Florence Soltys didn’t hesitate for a second. When the UNC-Chapel Hill clinical social work professor heard last month that the American Association of Retired Persons–the nation’s powerhouse lobbying group for the elderly–was backing a controversial Medicare prescription drug bill, she promptly ripped up her membership card.
It’s not that Soltys is opposed to prescription drug assistance for seniors. Working at UNC’s geriatric clinic she frequently encounters patients who are chopping pills in half or skimping on food to pay for increasingly expensive medications. What started Soltys’ outrage meter ticking was the idea that the AARP would sign onto a bill she’s convinced will harm more seniors than it will help by pushing all but the lowest-income elderly off the federal benefit rolls.
“I was shocked that the AARP would support such a thing,” Soltys says. “The whole thing stinks. The winners are the insurance companies and the drug companies.”
Her criticisms are echoed by groups like the national Consumers Union and the North Carolina Health Access Coalition, whose leaders have spoken out against the narrow benefits, higher co-pays, lack of price controls and drug restrictions contained in the new $400 billion Medicare overhaul.
In addition to health-care concerns, critics have raised questions about the politics of the legislation signed by President Bush Dec. 8. They note that many of the new law’s congressional supporters (the majority were Republicans) have received campaign donations from companies that stand to gain financially from its passage. The national Center for Responsive Politics reports that lawmakers who voted for the bill have raised twice as much on average since 1999 from insurers, drug companies and HMOs than those who opposed it. (Visit http://capitaleye.org/inside.asp?ID=113 for details.)
The AARP, which sells health-insurance policies, could also benefit from the new program’s subsidies to private health plans and its focus on steering more seniors toward private coverage. “That’s why most people do not buy their argument that this [bill] was better than nothing,” Soltys says. “What happened is, they cut a deal.”
William Novelli, chief executive officer of the 35-million member AARP, has denied any connection between his organization’s insurance policies and its policy decisions. “We don’t sit around saying, ‘Can we make some money on this?’” he told The New York Times.
Helen Savage, advocacy director for North Carolina’s AARP chapter, calls the decision by national headquarters to back the Medicare bill a “judgment call” that found the admittedly limited benefits it provides were still worth fighting for. “The strength of this bill is that it helps the people with the most needs,” she says—namely, low-income seniors who do not qualify for state Medicaid benefits, and those with very high drug bills.
Still, Savage admits many AARP members don’t see things the same way. She’s been fielding angry phone calls since the bill was passed. And while she has no North Carolina numbers, nationally, some 15,000 seniors have canceled their AARP memberships over the prescription drug issue.

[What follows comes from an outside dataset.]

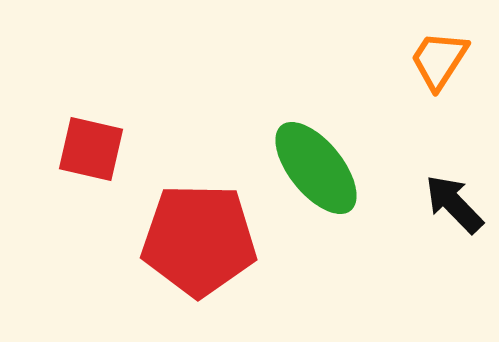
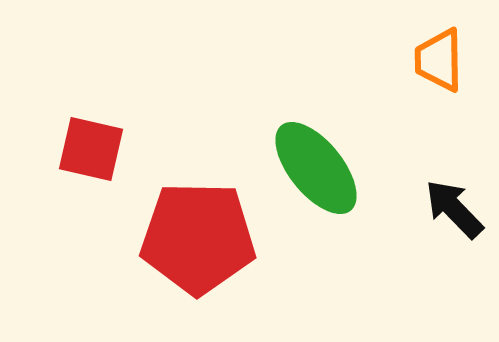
orange trapezoid: rotated 34 degrees counterclockwise
black arrow: moved 5 px down
red pentagon: moved 1 px left, 2 px up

Gina Upchurch is executive director of Senior PHARMAssist, a Durham-based nonprofit that’s been helping moderate and low-income seniors pay for prescription drugs since 1994. She’s less worried about what’s in the new Medicare bill than about what’s not there: price controls to address the reason the drug benefit is needed in the first place.

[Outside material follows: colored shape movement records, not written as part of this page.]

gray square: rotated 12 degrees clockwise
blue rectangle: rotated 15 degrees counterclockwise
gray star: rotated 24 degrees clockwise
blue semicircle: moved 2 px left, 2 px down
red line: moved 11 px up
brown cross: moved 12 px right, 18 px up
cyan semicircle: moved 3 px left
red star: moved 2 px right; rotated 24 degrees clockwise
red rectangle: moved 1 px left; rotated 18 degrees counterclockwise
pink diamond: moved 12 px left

“If you control costs with generic drugs and cost comparisons, you can offer people a better benefit,” she says. “The way this new law will work, each HMO will have a set [list] of drugs that will be heavily influenced by the rebates they get from the manufacturers. It’s marketing driving things rather than evidence-based medicine.”
Upchurch is also concerned that the new benefits, which begin in 2006, will mean the end of many discount programs drug companies are currently offering seniors. “The discount cards will probably disappear,” she says.

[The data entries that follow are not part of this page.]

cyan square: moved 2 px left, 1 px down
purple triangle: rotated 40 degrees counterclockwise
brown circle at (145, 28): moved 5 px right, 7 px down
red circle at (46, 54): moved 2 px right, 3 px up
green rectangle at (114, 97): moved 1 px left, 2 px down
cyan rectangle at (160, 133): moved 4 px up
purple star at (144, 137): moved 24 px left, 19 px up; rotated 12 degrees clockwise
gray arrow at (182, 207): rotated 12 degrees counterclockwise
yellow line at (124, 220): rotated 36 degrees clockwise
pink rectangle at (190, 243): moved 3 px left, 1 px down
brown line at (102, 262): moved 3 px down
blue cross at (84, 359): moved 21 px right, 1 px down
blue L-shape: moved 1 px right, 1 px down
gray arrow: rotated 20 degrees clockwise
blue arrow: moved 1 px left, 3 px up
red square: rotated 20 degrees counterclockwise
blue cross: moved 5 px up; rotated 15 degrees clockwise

A call to Research Triangle Park’s GlaxoSmithKline shows such fears may be warranted. When asked whether the pharmaceutical giant will continue its Orange Card discount for low-income seniors, Patty Seif, a spokeswoman for the company, says, “We are committed to continuing the Orange Card program until we have something on the federal level. When we have a federal card program we will determine at that time whether to continue it or not.”
And there are other unpleasant surprises contained in the Medicare legislation. The New York Times reported last week that a little-noticed provision bars seniors from buying “Medigap” coverage to help pay drug costs after the new benefits begin. Currently, millions of seniors on Medicare buy private insurance to fill gaps in the federal program’s coverage.
Despite the ferocity of the public backlash, Savage of the North Carolina AARP sees the flap as a temporary one. “I’ve been with the organization for 20 years and I know we are sometimes criticized for not taking positions,” she says. “On this one, we were very up front and aggressive and tried to get as good a bill as we possibly could within the current political climate.”
But Soltys says she and others like her have just begun to fight. She warns that moderate income seniors–the group she believes will be left behind by the new drug program–are also the most informed and active on the issue.
“I tore up my [AARP] card and I’m suggesting that others do the same,” Soltys says. “When I was in the geriatric clinic yesterday, every patient I saw brought this up. It’s going to build to the point where there will be an explosion.”